Dr. Margaret Quinlan, Director of the Laboratory of Molecular
Cell Biology, is investigating the mechanism by which tumor cells progress from a benign to a malignant state. Dr. Quinlan
has identified 35 genes, including nine novel genes, whose expression is increased in invasive and/or metastatic tumors of
the breast, lung, stomach and uterus. These genes seem to cause a loss of differentiation of the epithelial cells, thereby
enabling them to ignore the normal regulatory signals from their neighboring cells and to act independently and aberrantly.
The contribution of the loss of normal differentiation to tumor progression is further being investigated by analyzing the
regulation of actin and actin-dependent structures, which are primary determinants of epithelial cell differentiation.

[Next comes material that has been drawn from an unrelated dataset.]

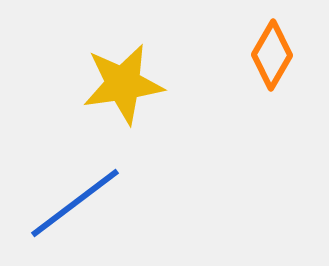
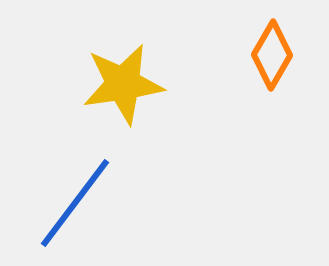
blue line: rotated 16 degrees counterclockwise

Dr. Carol Williams, Director of the Laboratory of Molecular
Pharmacology, is studying the adhesion and proliferation of lung cancer. Dr. Williams has identified new ways to alter
cell-cycle regulatory proteins in lung cancer cells, thereby inhibiting their proliferation. Some anti-cancer drugs appear
to work by enhancing the adhesion of tumor cells to one another, which inhibits metastasis of the cells.